Já a torre de menagem é espaço da Guarda que mais lhe “diz“, uma vez que «quando se sobe até lá tem-se aquela vista maravilhosa» da cidade onde o jovem quer descortinar o seu futuro. Quanto a um sexto “F”, Micael não hesita: «Faramundo, o que protege ou ampara a sua raça».

F de Fantástica

Tatiana Vila Real

Nascida em 1992

Tatiana Vila Real “trocou” a Guarda por São João da Pesqueira, onde trabalha como empregada de mesa. Mas a jovem, que completa 21 anos, não esquece a cidade que marcou o seu crescimento e até a própria identidade.

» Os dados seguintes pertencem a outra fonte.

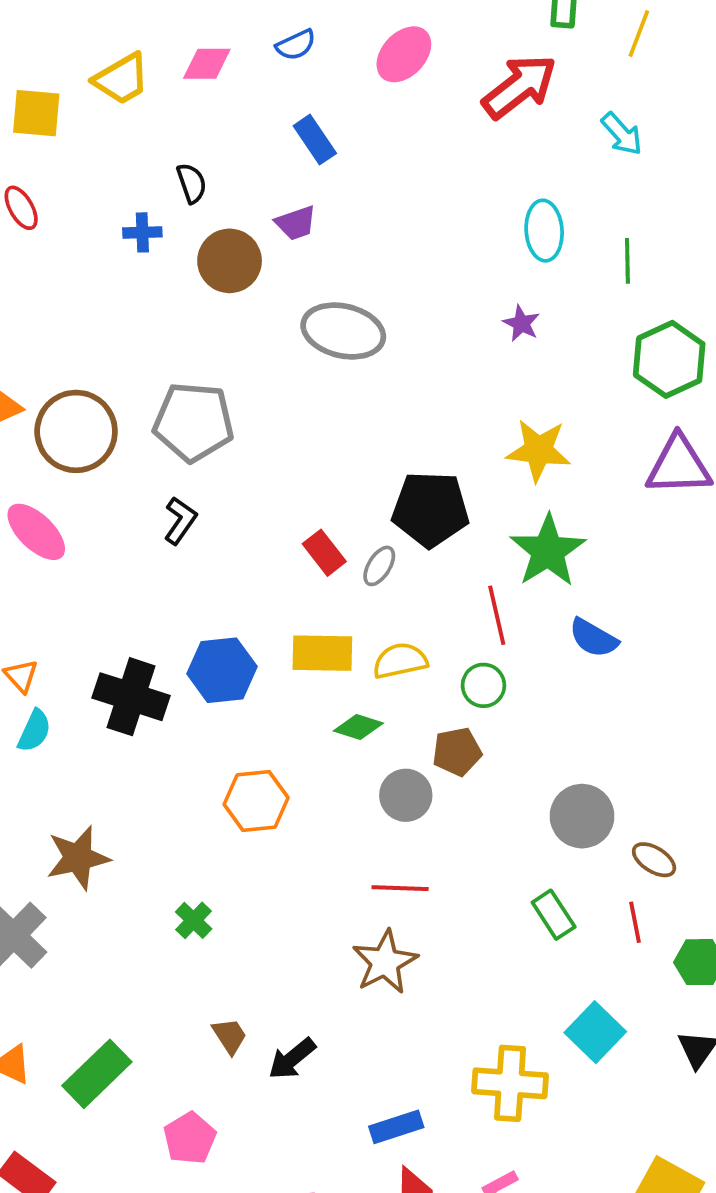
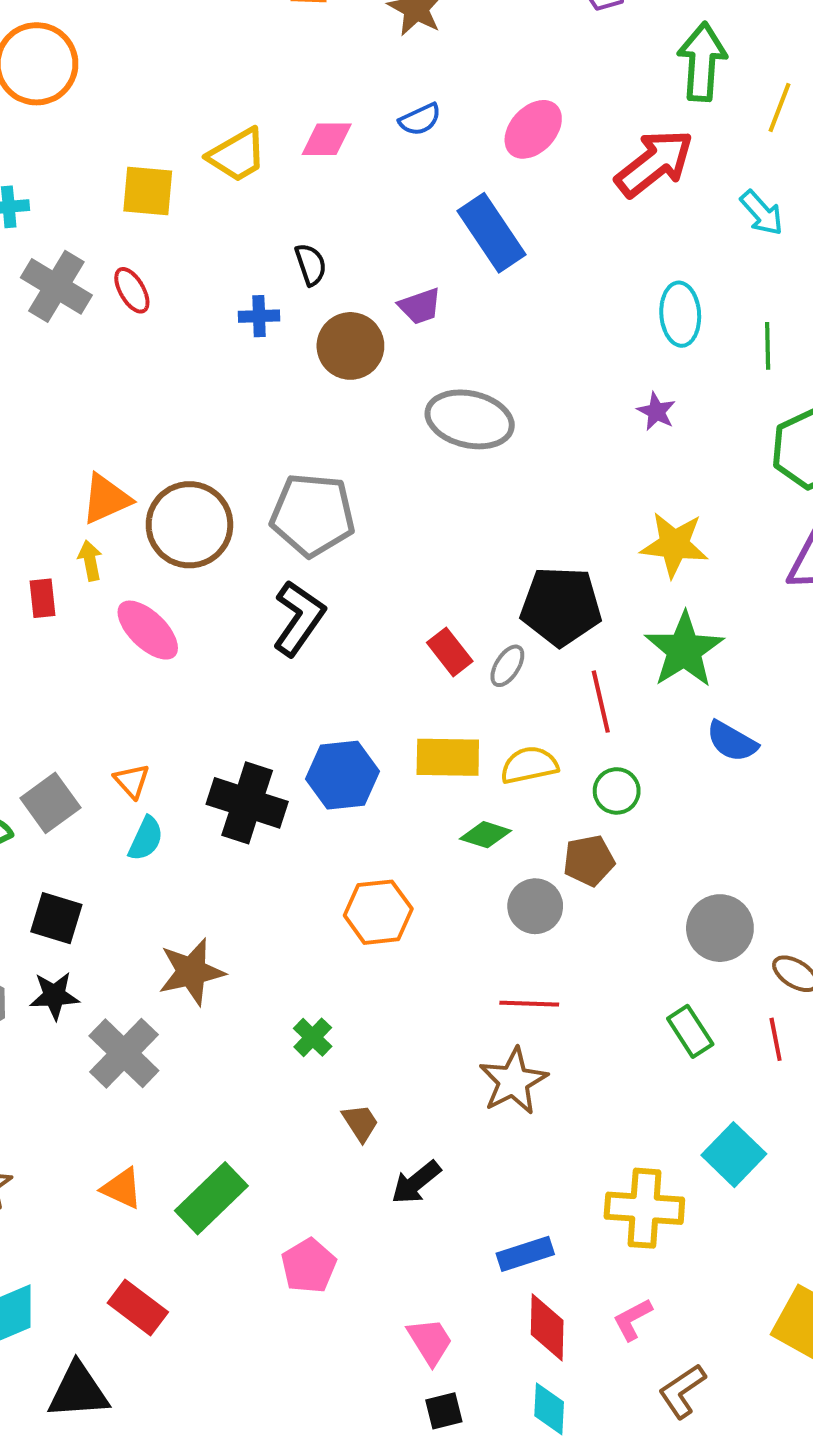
blue rectangle: (315, 140) -> (491, 233), moved, size x1.5
black L-shape: (180, 520) -> (299, 618), size x1.5
red line: (497, 615) -> (601, 702), moved
brown trapezoid: (230, 1036) -> (360, 1123), moved

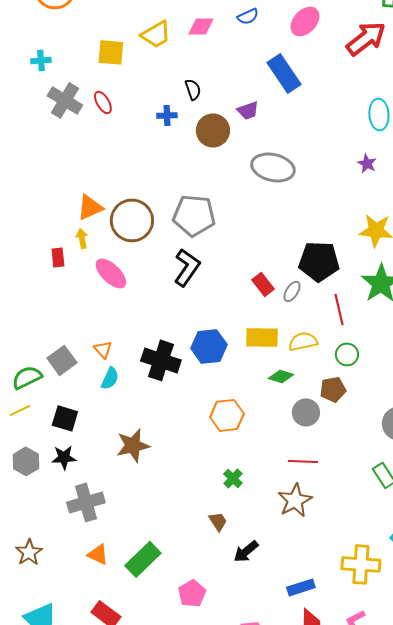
green cross: (313, 1037) -> (233, 478), moved
gray cross: (124, 1053) -> (86, 502), moved, turned 30

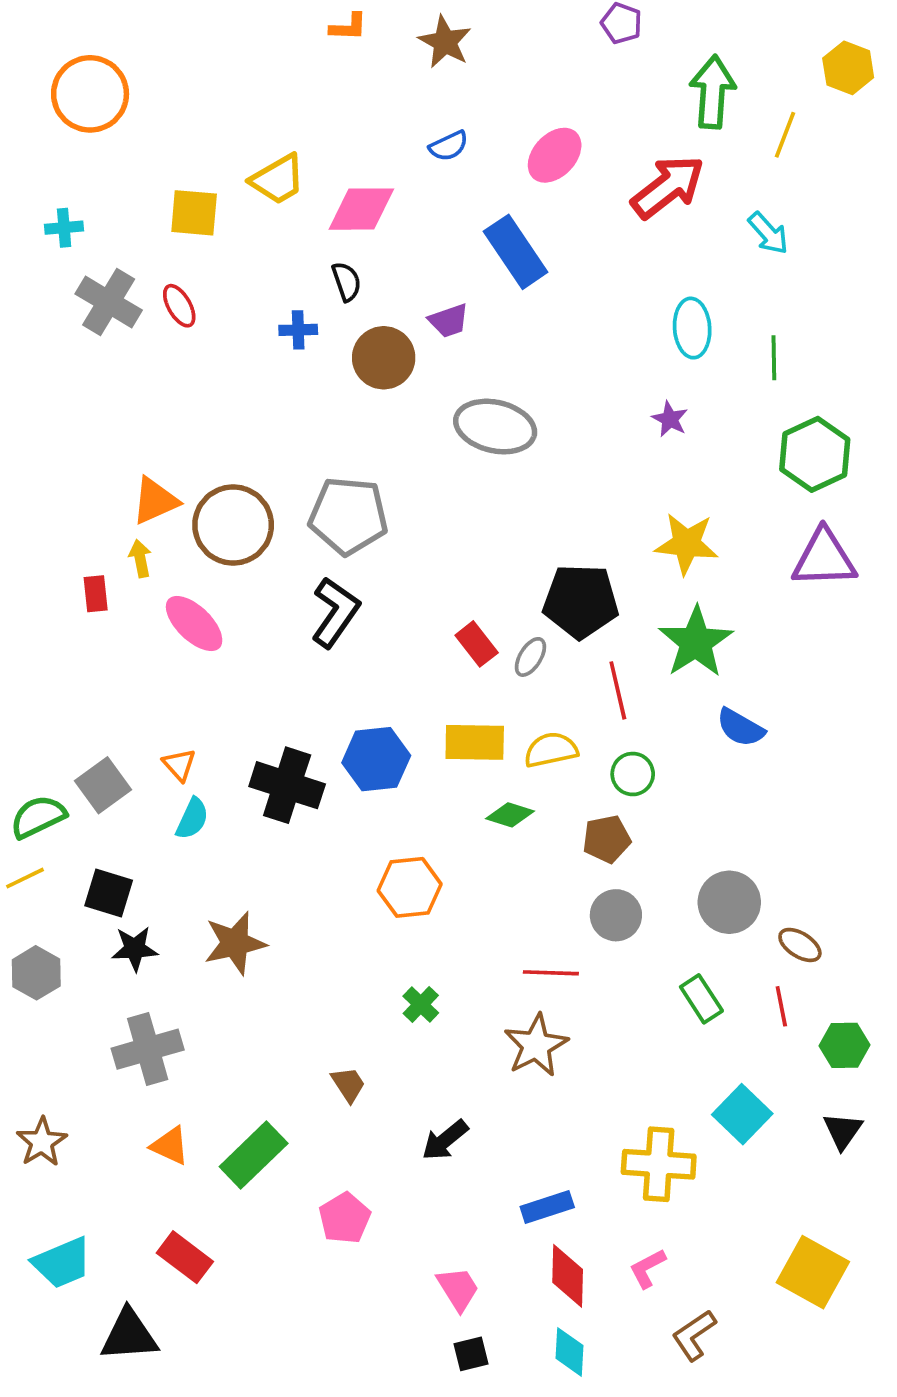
pink diamond: (201, 26) -> (361, 209), moved, size x1.4
gray circle: (306, 412) -> (616, 915), moved
black star: (64, 457) -> (135, 949), moved
brown trapezoid: (218, 521) -> (348, 1084), moved

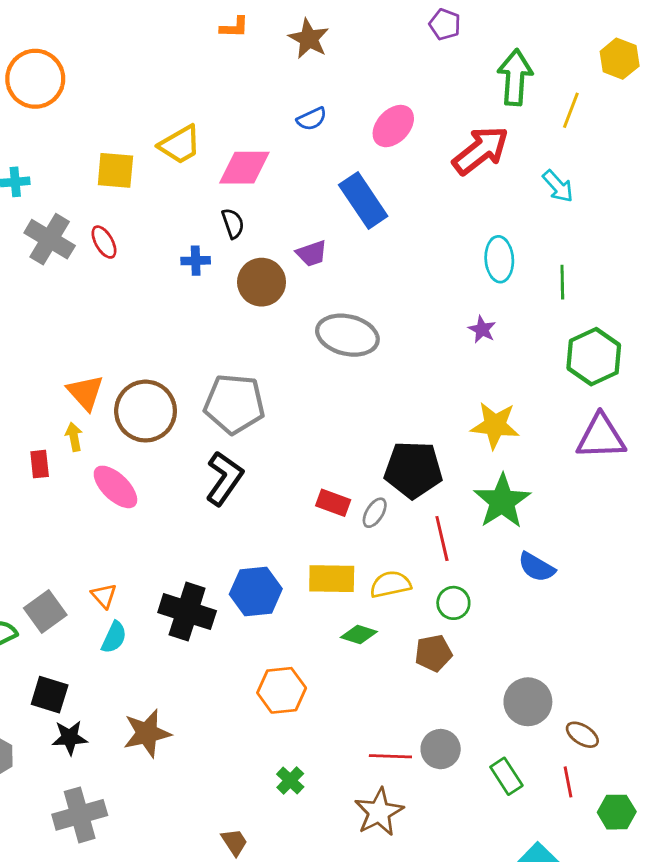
orange triangle: (155, 501) -> (85, 392), turned -48
red rectangle: (477, 644) -> (333, 503), turned -32
gray circle: (616, 915) -> (441, 749), moved

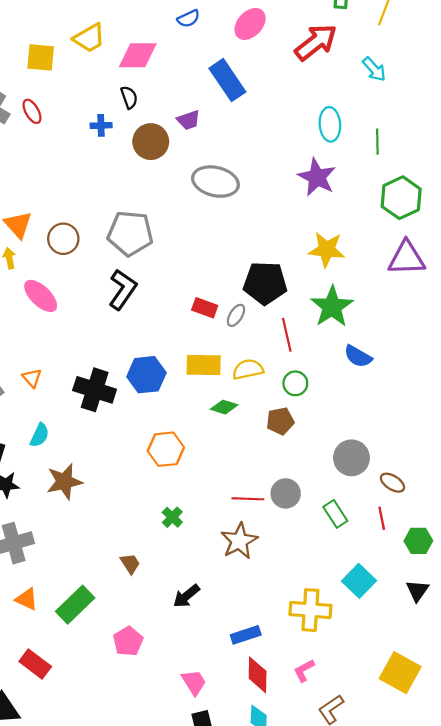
purple star: (482, 329) -> (317, 177), size x1.8
brown circle: (146, 411) -> (63, 239), size x0.7
cyan semicircle: (114, 637) -> (40, 435), moved

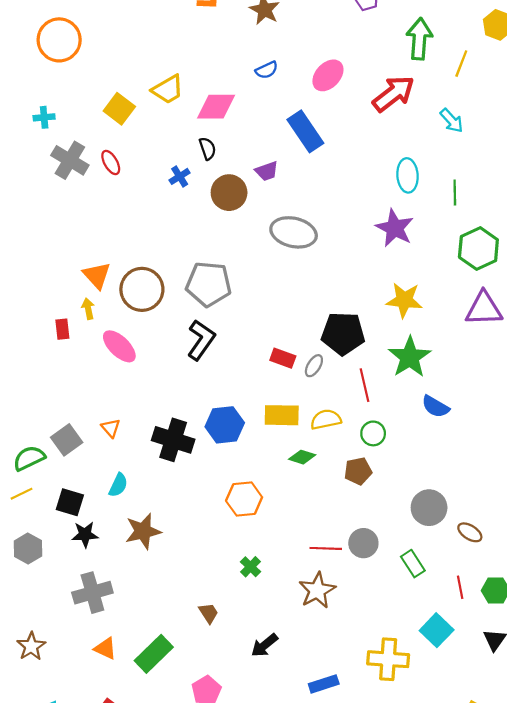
yellow square: (41, 57) -> (119, 109), turned 32
blue cross: (101, 125) -> (180, 176), turned -30
brown circle: (63, 239) -> (142, 289), size x1.4
red line: (382, 518) -> (460, 587), moved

Depois de forte, farta, fria, fiel e formosa, o novo “F” que sugere deveria ser «fantástica, porque quem souber descobrir a Guarda apercebe-se de que é uma caixinha de surpresas», justifica Tatiana. E, apesar de estar a cerca de 88 quilómetros de distância, o desejo é regressar: «Faço intenções de voltar o mais depressa possível, pois gosto da tranquilidade que a cidade me transmite», afirma. Quando questionada acerca do que mais gosta na Guarda, a resposta é pronta: «Gosto de tudo; é pequena mas que tem muito para ver», considera a jovem, destacando «a paisagem vista do miradouro»: «É algo fantástico, como se estivéssemos no centro do mundo», descreve. Para tornar a Guarda melhor, Tatiana defende que «deveríamos valorizar mais o que é histórico, recuperar ruas e casas antigas e fazer disso um grande ponto turístico», sendo essencial «encher a cidade de jardins, pois as pessoas são mais felizes junto da natureza».

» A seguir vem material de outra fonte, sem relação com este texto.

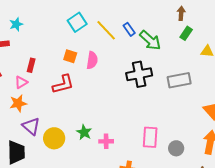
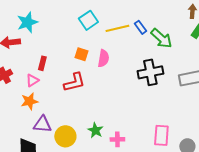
cyan star: (16, 24) -> (27, 22), size x1.5
yellow line: (106, 30) -> (117, 28), turned -60
purple triangle: (31, 126) -> (42, 124), turned -36

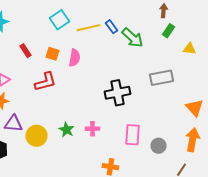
red rectangle: (42, 63) -> (26, 51), moved, turned -48
black cross: (150, 72) -> (118, 93), moved
pink cross: (117, 139) -> (92, 129), moved

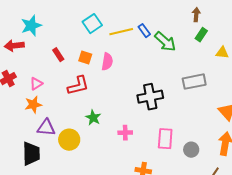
green star: (66, 130) -> (93, 118), moved

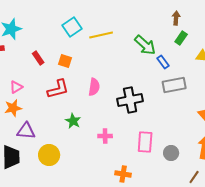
blue rectangle: (144, 31) -> (163, 62), moved
pink semicircle: (107, 62) -> (94, 87), moved
yellow circle: (69, 140) -> (49, 155), moved

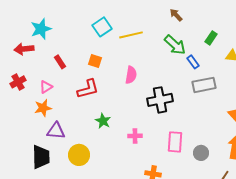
brown arrow: (176, 18) -> (176, 15), moved, turned -48
red rectangle: (38, 58) -> (60, 62), moved
pink semicircle: (94, 87) -> (131, 75), moved

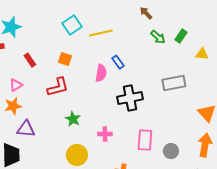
green arrow: (175, 45) -> (158, 37), moved, size x0.7
blue rectangle: (193, 62) -> (118, 62), moved
yellow circle: (79, 155) -> (77, 155), moved

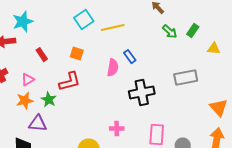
green star: (73, 119) -> (49, 100), moved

Quanto a locais de eleição, a guardense destaca o castelo e o Popis [Parque Urbano do Rio Diz]: «Não sei explicar porquê, mas já sorri muito aí», confessa.

F de Fascinante

Patrícia Santos

Nascida em 1992

Patrícia Santos reside e estuda na Guarda, mas não acredita que o seu futuro passe pela cidade que a viu nascer há 21 anos. «Não oferece condições de empregabilidade e a indústria ocupa cada vez menos espaço», lamenta a aluna de Enfermagem, acrescentando que «assisto ao corte de pessoal no hospital sem garantias de renovação ou alternativas».

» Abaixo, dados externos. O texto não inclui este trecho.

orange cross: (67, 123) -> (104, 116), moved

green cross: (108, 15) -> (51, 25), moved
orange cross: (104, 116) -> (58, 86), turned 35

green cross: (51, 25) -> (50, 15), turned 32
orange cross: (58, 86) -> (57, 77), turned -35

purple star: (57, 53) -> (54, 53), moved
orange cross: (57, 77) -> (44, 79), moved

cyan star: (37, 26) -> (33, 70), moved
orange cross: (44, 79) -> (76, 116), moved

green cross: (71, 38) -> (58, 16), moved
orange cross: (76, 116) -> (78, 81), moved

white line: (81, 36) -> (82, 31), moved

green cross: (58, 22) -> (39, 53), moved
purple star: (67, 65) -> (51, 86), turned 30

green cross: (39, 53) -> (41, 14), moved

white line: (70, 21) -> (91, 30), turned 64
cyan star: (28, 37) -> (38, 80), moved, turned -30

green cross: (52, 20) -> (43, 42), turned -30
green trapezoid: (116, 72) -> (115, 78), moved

O desfecho pode ser a emigração, apesar do «orgulho» que sente na Guarda pela sua «beleza inata e a toda a parte histórica, que lhe atribuem graciosidade e autenticidade», vinca a jovem, referindo ainda o «ambiente natural e a hospitalidade dos egitanienses». Ainda assim, «a cultura devia ser potencializada com eventos multiculturais em parceria com outros municípios, sendo a dinamização noturna também uma mais-valia», considera Patrícia. A futura enfermeira defende «um hospital que abarcasse os serviços do antigo e eventualmente outros», lembrando que «foi despendido um grande valor no novo hospital». Quanto à educação, «teria aceite a construção de uma universidade aquando da sua proposta», afirma. Um novo “F” seria “fascinante”, servindo de exemplo a Sé, um dos seus locais favoritos «por ser um elemento emblemático». Mas também a Escola Superior de Saúde tem «muito significado» para Patrícia Santos.